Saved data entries
--- START ---
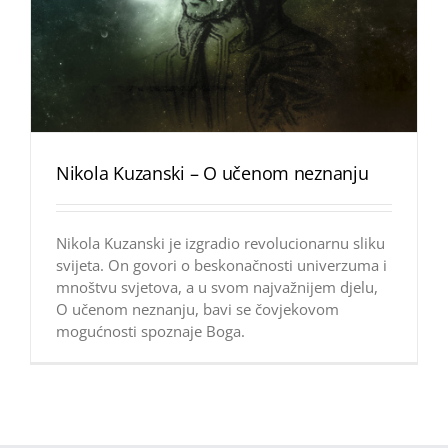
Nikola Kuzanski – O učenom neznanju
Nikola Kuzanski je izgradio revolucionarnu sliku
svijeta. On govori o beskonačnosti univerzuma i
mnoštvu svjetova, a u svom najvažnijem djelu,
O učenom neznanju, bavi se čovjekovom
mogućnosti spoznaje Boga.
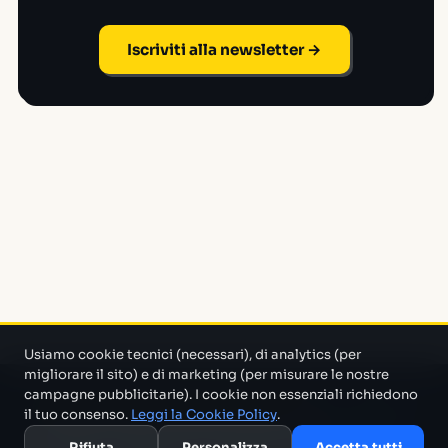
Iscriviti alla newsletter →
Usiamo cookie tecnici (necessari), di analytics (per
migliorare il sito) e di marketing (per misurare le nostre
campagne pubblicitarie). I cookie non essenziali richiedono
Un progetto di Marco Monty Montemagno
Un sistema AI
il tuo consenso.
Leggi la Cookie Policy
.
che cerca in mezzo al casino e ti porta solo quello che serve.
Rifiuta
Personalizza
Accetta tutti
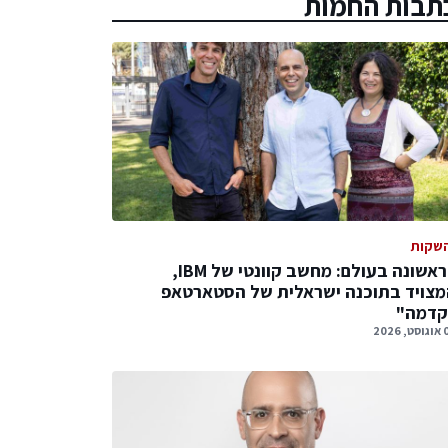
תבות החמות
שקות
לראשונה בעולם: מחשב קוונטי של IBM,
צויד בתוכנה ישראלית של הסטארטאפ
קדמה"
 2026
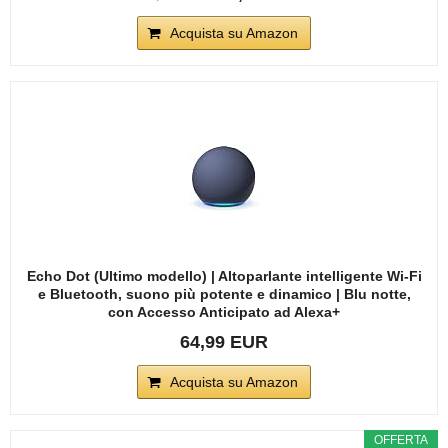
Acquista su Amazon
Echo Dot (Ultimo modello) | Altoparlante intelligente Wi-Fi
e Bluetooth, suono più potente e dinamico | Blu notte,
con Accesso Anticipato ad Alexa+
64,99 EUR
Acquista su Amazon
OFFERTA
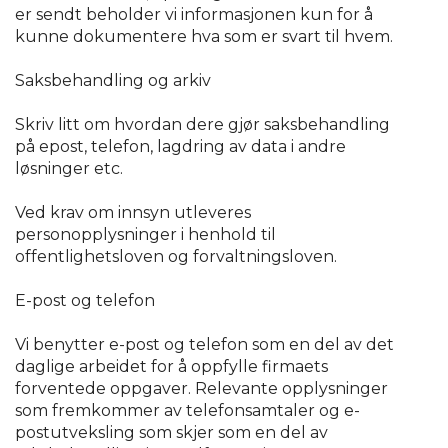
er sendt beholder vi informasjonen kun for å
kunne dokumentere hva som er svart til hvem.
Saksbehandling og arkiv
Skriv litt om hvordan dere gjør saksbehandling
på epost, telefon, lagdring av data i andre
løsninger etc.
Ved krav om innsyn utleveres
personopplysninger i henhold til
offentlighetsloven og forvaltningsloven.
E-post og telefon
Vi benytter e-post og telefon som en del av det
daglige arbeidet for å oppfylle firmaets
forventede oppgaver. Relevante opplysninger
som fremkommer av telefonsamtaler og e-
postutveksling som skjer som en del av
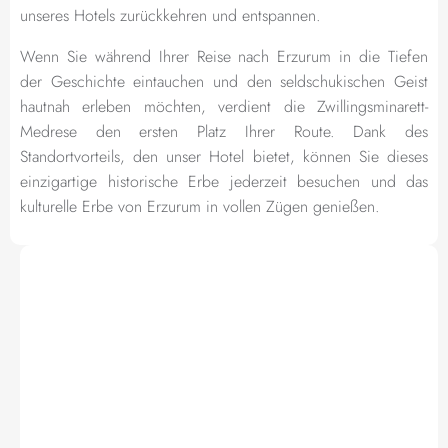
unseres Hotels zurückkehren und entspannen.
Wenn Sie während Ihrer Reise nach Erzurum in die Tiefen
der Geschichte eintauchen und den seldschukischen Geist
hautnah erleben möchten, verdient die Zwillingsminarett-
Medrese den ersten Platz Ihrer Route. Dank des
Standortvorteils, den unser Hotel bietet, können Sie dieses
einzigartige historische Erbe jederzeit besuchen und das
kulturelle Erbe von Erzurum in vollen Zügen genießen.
--- END ---
> [What you have to do] Using the records above, report how many lines include "učenom", with no words around the number.

> [Expected answer] 2